For me, it will always be Star Trek’s unvarnished exploration of conventional religion that hooked me. Indeed, reflecting back some 40 years, I’m shocked by the extent to which several Star Trek episodes essentially amount to a calculated affront to conventional religion.
In my neck of the woods, such cynicism was far beyond the bounds of respectable discourse.
A couple of episodes really stand out.
In “Who Mourns for Adonis?,” Kirk cheekily informs the god Apollo: “Apollo, we’re willing to talk, but you’ll find we don’t bow to every creature who happens to have a bag of tricks.”
Up to that time, I had always thought such incendiary talk invited the wrath of the Almighty – thunderbolts, sickness, plagues and sundry other forms of human suffering – but Kirk and the Enterprise crew remained undaunted. They even added insult to injury, not only withholding adoration from Apollo but robbing him of his “bag of tricks” – all his supernatural powers – and exposing him for what he was: a mere humanoid equipped only with a special organ that enabled his body to channel energy drawn from technological devices.
And that was only one of many ungodly abominations to which Star Trek viewers were treated.
One Sunday morning, bracing for another round of hellfire and brimstone sermonizing at the local First Baptist Church, I was treated to my first viewing of “The World is Hollow and I Have Touched the Sky,” which arguably could be regarded as the most heretical episode of all in terms of its critique of conventional god-worshiping religion.
The plot centers around a race of humanoids who were installed with punishment devices designed to prevent any indulgence in heretical thinking.
“This sort of strikes me as sacrilegious,” my father observed as he caught occasional patches of the dialogue.
It was indeed, at least, from the theologically rigid Southern Baptist perspective I endured growing up.
And, honestly, I count this religious cynicism as one of the greatest contributions of Star Trek. In many respects, science fiction, by providing human beings with an expanded view of transcendence and our place on the planet and within the universe, has taken on many of the properties of conventional religion. And I think that this has proven to be a very good thing.

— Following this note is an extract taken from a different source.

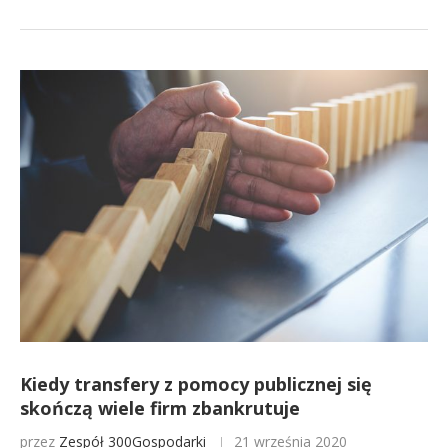
Kiedy transfery z pomocy publicznej się
skończą wiele firm zbankrutuje
przez
Zespół 300Gospodarki
21 września 2020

While I do not consider myself entirely irreligious at this stage in my life, I do credit Star Trek with challenging me not only to question the prevailing religious beliefs of my childhood but even to construct my own religious system built on deep reading, reflection and personal experience.
I consider myself a far more integrated, tolerant, and self-actualized human being because of my exposure to the secular humanist vision of Star Trek.
As corny as it sounds, I, like countless other baby boomers, was transformed by the genius and vision of Star Trek creator Gene Roddenberry.
Live long and proper! And in the spirit of Gene Roddenberry, may the species known as Homo sapiens live up its name!